= Comedy for Koby =

Comedy for Koby is a bi-annual tour of Israel featuring some of America's top stand-up comedians. The tour, which was first launched in 2008, benefits The Koby Mandell Foundation, an Israeli non-profit organization that works with victims of terror attacks. Comedy for Koby is a project of Stand Up for Israel, which provides emotional support services to thousands of bereaved Israels. It is exclusively produced by DJW Productions. Stand-up comic Avi Liberman founded Stand Up for Israel and is responsible for recruiting the fellow comedians on the tour.

==History==
In 2002, during the heart of the Second Palestinian Intifada, Israeli-born but Texas-raised stand-up comedian Avi Liberman decided to produce a small comedy tour in Israel as a way to raise the morale of Israeli audiences and give them a chance to get out and laugh.

This initial tour served as the framework to later create Stand Up for Israel, an effort designed to bring top-tier North American comics to Israel. Throughout the intifada, and even in more recent years, many top entertainers refrained from performing in Israel due to security concerns or because of personal political considerations. Liberman also designed his comedy tours to serve as fundraisers for Israeli-based charities and benefits from tickets sales went to charity. The initial charity which partnered with Liberman was the Crossroads Center in Jerusalem that works with troubled youth. Crossroads Comedy served as the name for Liberman's tours until 2008 when Liberman partnered with The Koby Mandell Foundation, leading to the creation of Comedy for Koby.

Koby Mandell was a 14-year-old resident of the settlement of Tekoa near Jerusalem who was murdered by a Palestinian terrorist alongside his friend Yosef Ishran while exploring a cave near his home in May 2001. The Koby Mandell Foundation was founded by Koby's parents Seth and Sherri Mandell to help other families afflicted by the loss of a loved one to terror. Seth Mandell welcomed the chance to create an event that would give people the chance to laugh and described it as a fitting memorial for their son as he loved comedy and the ability to laugh. Seth Mandell coined the name Comedy for Koby.

The first Stand up for Israel Tour under the Comedy for Koby name arrived in Israel in December 2008 with Avi Liberman, Chris Spencer, Modi and Mike Loftus.

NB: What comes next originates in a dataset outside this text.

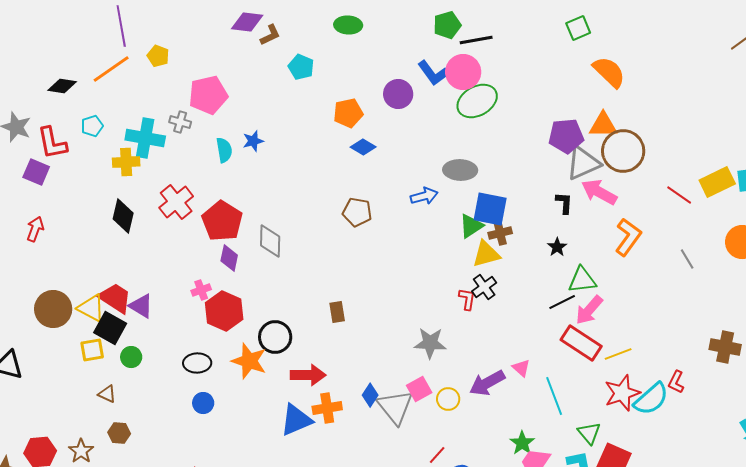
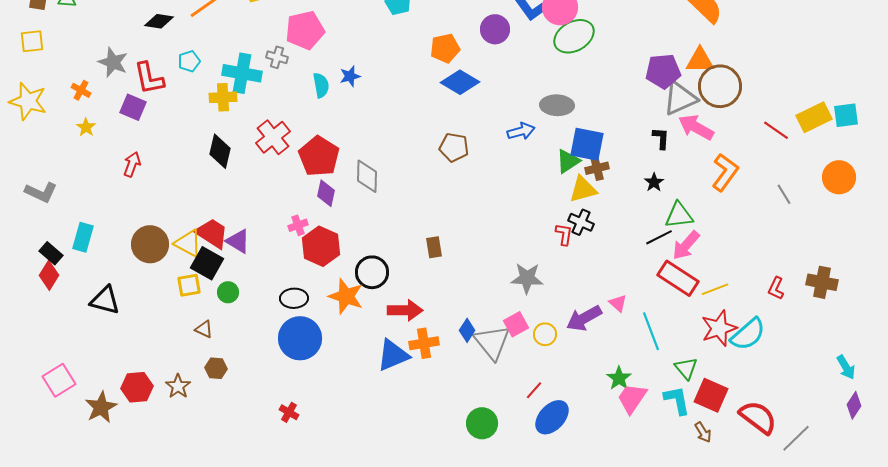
blue diamond: (363, 147) -> (460, 82), size x1.5
black cross: (484, 287) -> (581, 222), turned -30
red L-shape: (676, 382) -> (776, 288), moved
blue circle: (203, 403) -> (300, 338), size x2.0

The Tour performed in five cities: Raanana, Beit Shemesh, Tel Aviv, Jerusalem, and Modiin. The Tour in June 2009 had Jeffrey Ross, David Crowe, AJ Jamal and Avi Liberman (who appears in all tours as a comic and master of ceremonies). The December 2009 Tour brought Marc Schiff, Steve White and Butch Bradley alongside Avi Liberman and had the addition of a sixth show in Haifa. The December 2016 tour had Avi Liberman with Tom Cotter, Elayne Boosler and Allan Havey. 2022 performers include Elon Gold, Dan Naturman, Ian Lara, and Jim Colliton. In addition to the comic's well-established routines, the tour welcomes them to use their time on stage to comment on their experiences in Israel.

In addition to performing at the various venues, the comics visit many of Israel's prominent landmarks, of interest to both Jewish and non-Jewish comedians. The lineup is designed to convey ethnic diversity in the world of comedy with Jewish, Irish, Italian, African American and Hispanic comics having already joined the Tour. Many of the comics report returning from their experiences with perspectives on Israel and the Middle East different from what is often reported in the mass media, as was described by David Horovitz, editor in chief of The Jerusalem Post in a column profiling Butch Bradley's experiences in Israel.